🤖 AI Summary
This work addresses the challenge of detecting rare psychological defense mechanisms—such as the “Unclear” category—in dialogue texts, where extreme class imbalance severely hinders model performance. To tackle this issue, the authors propose an iterative, imbalance-aware fine-tuning framework that efficiently adapts the Qwen3-8B large language model via QLoRA. The approach integrates grouped stratified cross-validation, minority-class-focused lexical augmentation through round-robin sampling, logit bias tuning, and model ensembling. Evaluated on the PsyDefDetect 2026 benchmark, the system achieves a macro F1 score of 0.3917, ranking 4th among 21 participating teams and outperforming the baseline by 7.7 absolute points. Notably, the F1 score for the “Unclear” class reaches 0.797, demonstrating substantially improved recall for rare classes and a reduced gap between validation and test performance.
📝 Abstract
Detecting psychological defense mechanisms in conversational text remains a challenging clinical NLP problem. For the PsyDefDetect 2026 shared task (nine-class utterance classification evaluated via macro F1), our team LinguIUTics achieves a macro F1-score of 0.3917 on the official positive-class leaderboard, ranking 4th out of 21 registered teams and improving over the Ministral-8B task baseline (31.48 macro F1) by 7.7 absolute points (24.4 percent relative).
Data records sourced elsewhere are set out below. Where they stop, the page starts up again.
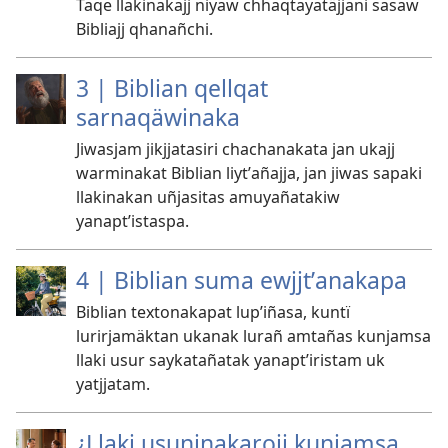
Taqe llakinakajj niyaw chhaqtayatäjjani sasaw
Bibliajj qhanañchi.
3 | Biblian qellqat
sarnaqäwinaka
Jiwasjam jikjjatasiri chachanakata jan ukajj
warminakat Biblian liytʼañajja, jan jiwas sapaki
llakinakan uñjasitas amuyañatakiw
yanaptʼistaspa.
4 | Biblian suma ewjjtʼanakapa
Biblian textonakapat lupʼiñasa, kuntï
lurirjamäktan ukanak lurañ amtañas kunjamsa
llaki usur saykatañatak yanaptʼiristam uk
yatjjatam.
¿Llaki usuninakarojj kunjamsa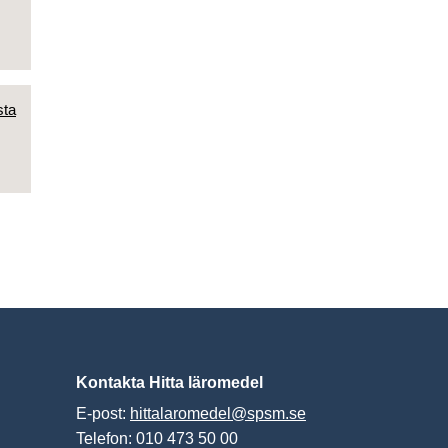
sta
Kontakta Hitta läromedel
E-post:
hittalaromedel@spsm.se
Telefon: 010 473 50 00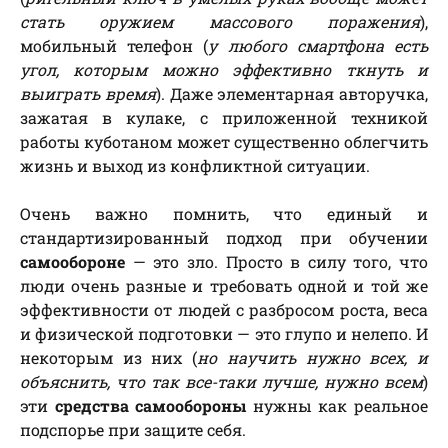
стать оружием массового поражения
),
мобильный телефон (
у любого смартфона есть
угол, которым можно эффективно ткнуть и
выиграть время
). Даже элементарная авторучка,
зажатая в кулаке, с приложенной техникой
работы куботаном может существенно облегчить
жизнь и выход из конфликтной ситуации.
Очень важно помнить, что единый и
стандартизированный подход при обучении
самообороне
— это зло. Просто в силу того, что
люди очень разные и требовать одной и той же
эффективности от людей с разбросом роста, веса
и физической подготовки — это глупо и нелепо. И
некоторым из них (
но научить нужно всех, и
объяснить, что так все-таки лучше, нужно всем
)
эти
средства самообороны
нужны как реальное
подспорье при защите себя.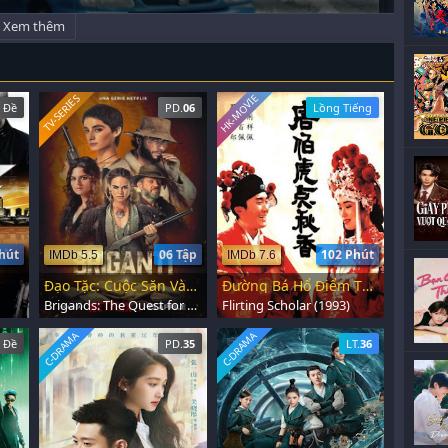
Xem thêm
HK-MOVIE
TV-SERIES
 Đề
PD.
06
Lồng Tiếng
hút
06 Tập
102 Phút
IMDb 5.5
IMDb 7.6
Đạo Tặc: Cuộc Săn Vàng
Đường Bá Hổ Điểm Thu Hương
Brigands: The Quest for Gold (2024)
Flirting Scholar (1993)
C-DRAMA
C-DRAMA
 Đề
PD.
35
LT.
36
BERT-family encoders and zero-shot LLMs proved ineffective on rare classes due to severe class imbalance, leading us to QLoRA fine-tuning of Qwen3-8B. We leverage three key strategies: grouped stratified cross-validation (preventing leakage), minority-class round-robin lexical augmentation, and a post-processing pipeline with logit bias tuning and ensemble blending. Together, these components close much of the validation-to-leaderboard gap and substantially improve minority-class recall, driving the critical "Unclear" class (Level 8) from near-zero performance to an F1 score of 0.797.